Britanni Marie Dighero stood in an aisle of the Coronado Meat Market and Bakery in South Los Angeles, reading the ingredient list on a package of her favorite fudge cookies into a video camera. She occasionally stumbled over phrases like "propylene glycol mono" and "diesters of fats and fatty acids."
"I never read this before, and I'm really sad right now," said Britanni, a high school senior.
"If you can't read it, don't eat it," added another student, Jessica Orellana.
The spot they were taping, called "Do You Mind Reading What You're Eating?," will be included on a website the students are developing as part of a broader effort to fight childhood obesity and related diseases, including diabetes.
They are working in neighborhoods where a third of the children are overweight and about half are not physically fit -- and where a scarcity of supermarkets is a long-standing source of community ire.
The website is one of several projects statewide called Healthy Eating, Active Communities, sponsored by the California Endowment. It was no accident that the students were making their video at Coronado Market, a small full-service grocery store on Avalon Boulevard. Coronado was the first to get a market makeover: A new wooden produce rack can be moved outside in good weather. Bananas are stacked near the checkout to catch shoppers' eyes. A produce aisle was relocated near the entrance.
A pegboard above it displays dozens of herbs, spices and dried peppers. The store started to sell leaner meats, and the in-house bakery tried to use less lard. On the front door is a poster with the headline: "A healthy life starts with your shopping cart."
Students from the Accelerated School, a South L.A. charter, have worked on makeovers at two stores; negotiations are underway to start on a third.
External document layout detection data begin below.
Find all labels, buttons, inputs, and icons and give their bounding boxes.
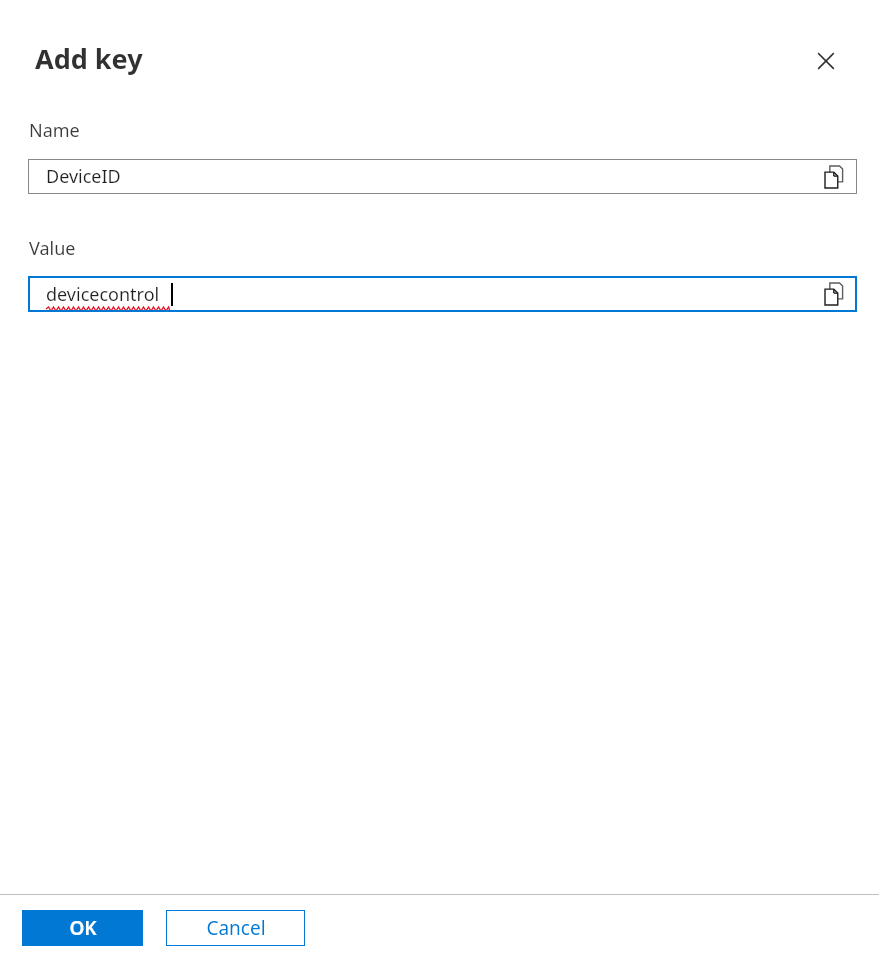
staticText: OK xyxy=(69,915,97,941)
button[interactable]: devicecontrol xyxy=(28,276,857,312)
staticText: devicecontrol xyxy=(46,282,160,307)
staticText: DeviceID xyxy=(46,164,121,189)
button[interactable]: Close xyxy=(802,37,850,85)
button[interactable]: Copy value xyxy=(822,280,850,308)
staticText: Cancel xyxy=(206,915,266,941)
staticText: Add key xyxy=(35,40,143,77)
button[interactable]: DeviceID xyxy=(28,159,857,194)
staticText: Name xyxy=(29,118,80,143)
staticText: Value xyxy=(29,236,76,261)
button[interactable]: OK xyxy=(22,910,143,946)
button[interactable]: Cancel xyxy=(166,910,305,946)
button[interactable]: Copy name xyxy=(822,163,850,191)
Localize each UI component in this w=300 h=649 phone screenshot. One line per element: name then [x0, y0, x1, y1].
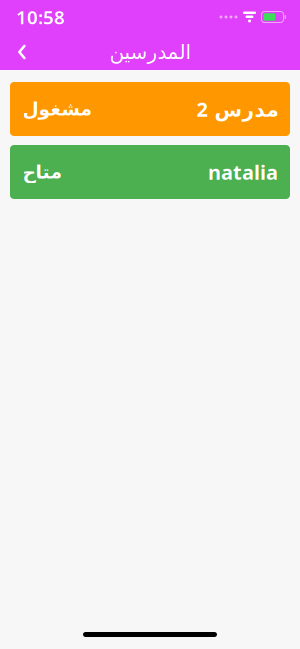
- staticText: 10:58: [16, 5, 65, 29]
- button[interactable]: Back: [0, 34, 44, 70]
- button[interactable]: مشغول: [10, 82, 290, 136]
- button[interactable]: متاح: [10, 145, 290, 199]
- staticText: متاح: [22, 161, 62, 183]
- staticText: مدرس 2: [196, 96, 278, 122]
- staticText: مشغول: [22, 98, 92, 120]
- staticText: المدرسين: [109, 41, 191, 63]
- staticText: natalia: [208, 159, 278, 185]
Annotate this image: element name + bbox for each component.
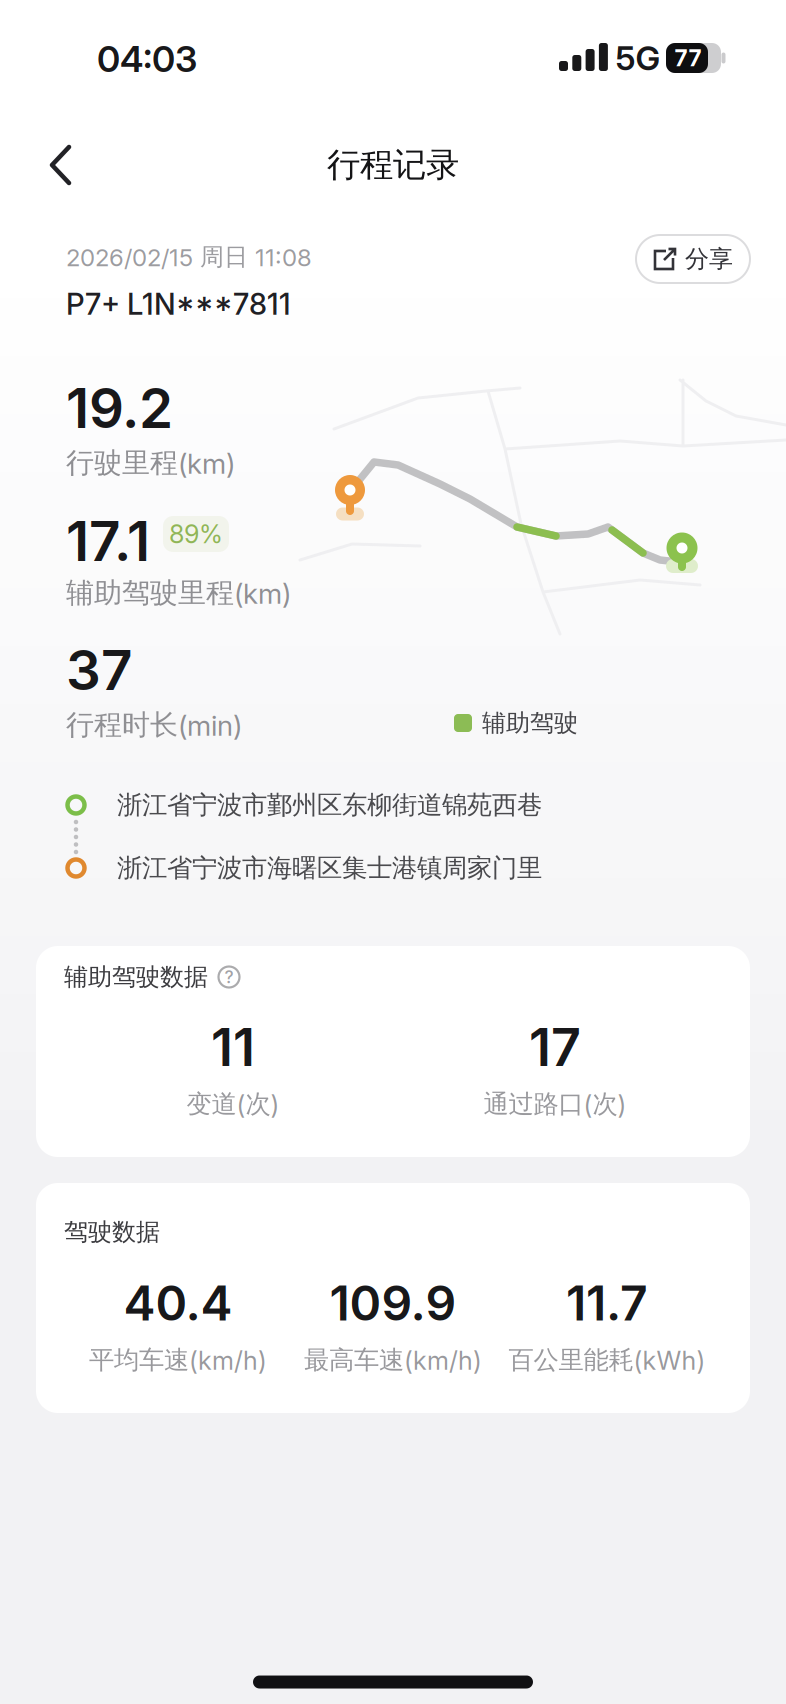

"Ideally, when you are working with these neighborhood stores, they're more rooted in the community, so they are more likely to stay in it for the long run," said Reanne Estrada, an associate with Public Matters, an education, media and civic engagement consulting firm that has been working with the high school students.
"The goal is to get the store owner to think differently about their inventory," said Nathan Cheng, a business consultant in Oakland who has worked for a decade to make nutritious food available in low-income neighborhoods and who has helped with the Los Angeles market makeovers. A makeover can run $10,000 to $35,000, he said.